Two specific examples are the PDE
$$\partial_{x_1}u+3{x_1}^2\partial_{x_2}u=1$$
with the two different initial conditions $u(z,z^3)=1$ and $u(z,z^3)=z-1$ respectively.
Supposedly there are no solutions ($u\in C^1(\mathbb{R}^2)$) in the first case and infinitely many in the second case. I don't know how one is supposed to prove such things because we don't have any examples or solutions.
My attempt in the first case was: characteristics are found to be $x(z,t)=(t+z,(t+z)^3)$, on which $u=t+1$. But these lie on the initial curve and so $u=1$, contradiction. I'm not sure if this argument is correct.
And I have no idea for the second one. The characteristics are the same but now $u=t+z-1$ on each one, which agrees with $u$ from the initial condition. I'm not sure how this helps establish that there are infinitely many solutions.
Any help with these kind of problems would be much appreciated.
$$\partial_{x_1}u+3{x_1}^2\partial_{x_2}u=1$$ Characteristic system of ODEs : $$\frac{dx_1}{1}=\frac{dx_2}{3{x_1}^2}=\frac{du}{1}=dt$$
First characteristic equation from $\frac{dx_1}{1}=\frac{dx_2}{3 x_1^2}$ : $$x_1^3-x_2=c_1$$ Second characteristic from $\frac{dx_1}{1}=\frac{du}{1}=dt$ : $$u-x_1=c_2$$ General solution of the PDE on the form of implicit equation $c_1=F(c_1)$ : $$u-x_1=F(x_1^3-x_2)$$ $F$ is an arbitrary function to be determined according to the boundary condition. $$\boxed{u(x_1,x_2)=x_1+F(x_1^3-x_2)}$$ FIRST CASE, CONDIION $x_1=z\:;\: x_2=z^3 \:;\: u=1$ $$1=z+F(z^3-z^3)=z+F(0)\quad\implies\quad 1-z=F(0)=\text{constant}$$ This is impossible for all different $z$ with the same $F(0)$. Thus there is no solution in this case.
SECOND CASE, CONDITION $x_1=z\:;\: x_2=z^3 \:;\: u=z-1$ $$z-1=z+F(z^3-z^3)=z+F(0)\quad\implies\quad F(0)=-1$$ They are an infinity of functions $F$ such as $F(0)=-1$. Thus in this case they are an infinity of solutions.
NOTE: In both above cases the condition is specified on a characteristic curve, which is a special case.
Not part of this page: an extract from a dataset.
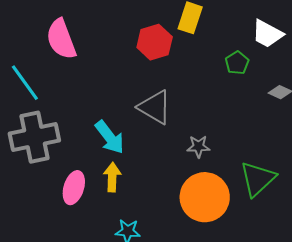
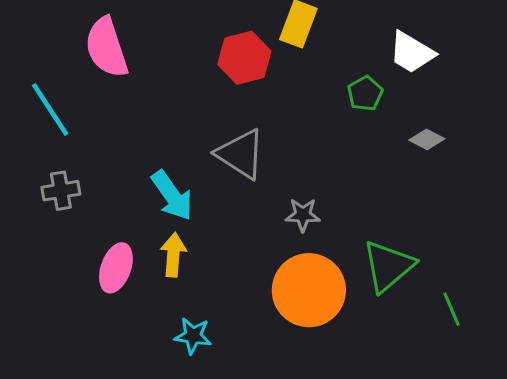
gray cross: (34, 137) -> (61, 191), size x0.5

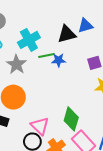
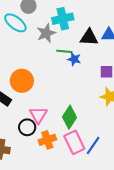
cyan cross: (29, 40) -> (63, 19), moved
gray star: (16, 64) -> (46, 33), moved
That is why they are either an infinity of solutions or no solution depending on whether the specified condition is consistent or not with the characteristic equation involved. Generally the condition is specified on a curve which doesn't coincides with a characteristic curve and then the function $F$ can be determined.
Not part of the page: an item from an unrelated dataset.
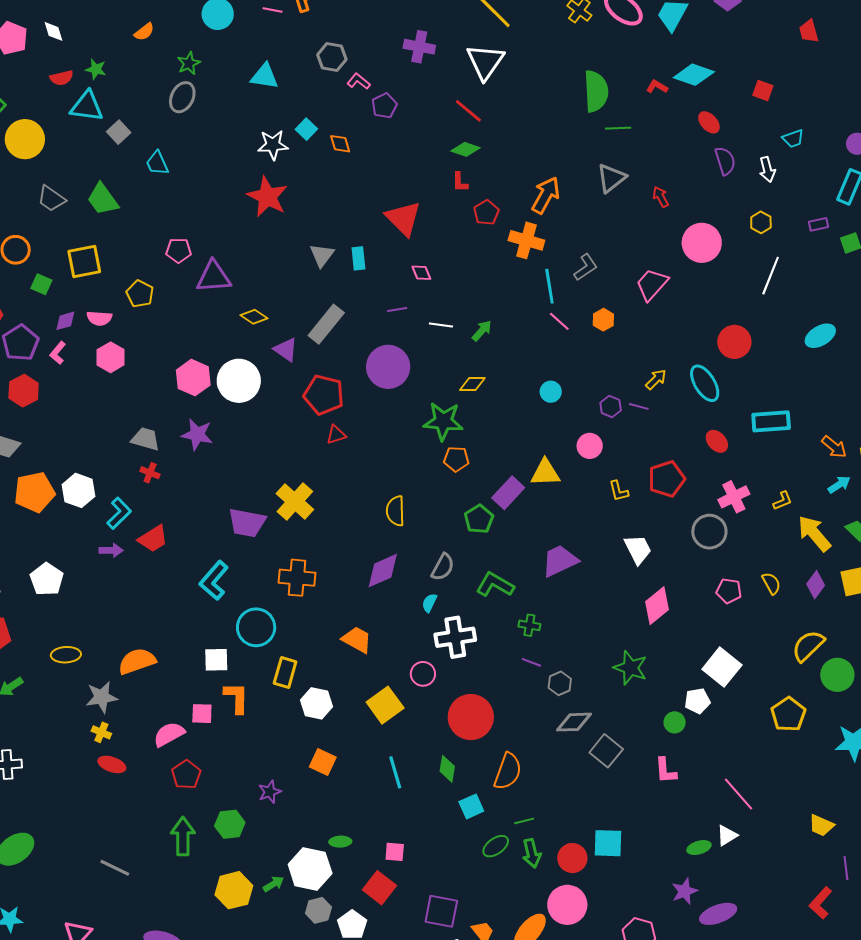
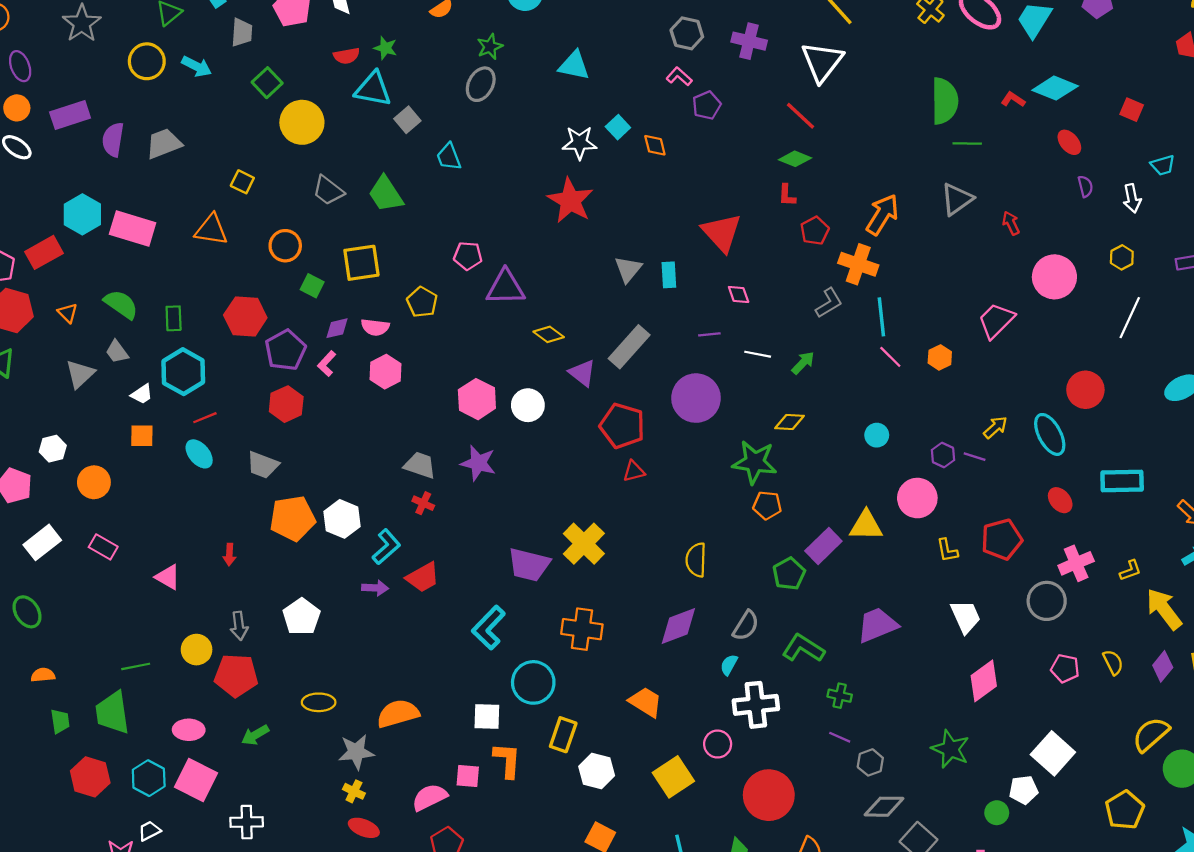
gray hexagon: (332, 57) -> (687, 33), moved
purple semicircle: (725, 161) -> (1085, 186), size x0.7
gray L-shape: (586, 267) -> (829, 303), moved
white circle: (239, 381) -> (528, 405), size x0.7
pink circle: (590, 446) -> (917, 498), size x1.4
For example, if the condition is $u(z,z^3-z)=z+z^2\quad$ thus $x_1=z\:;\: x_2=z^3-z \:;\: u=z+z^2$
$z+z^2=z+F(z^3-(z^3-z))=z+F(z)\quad\implies\quad F(z)=z^2\quad$ that we put into the above general solution where $z=x_1^3-x^2$ : $$u(x_1,x_2)=x_1+(x_1^3-x_2)^2$$ This is the unique solution if the condition is $u(z,z^3-z)=z+z^2$.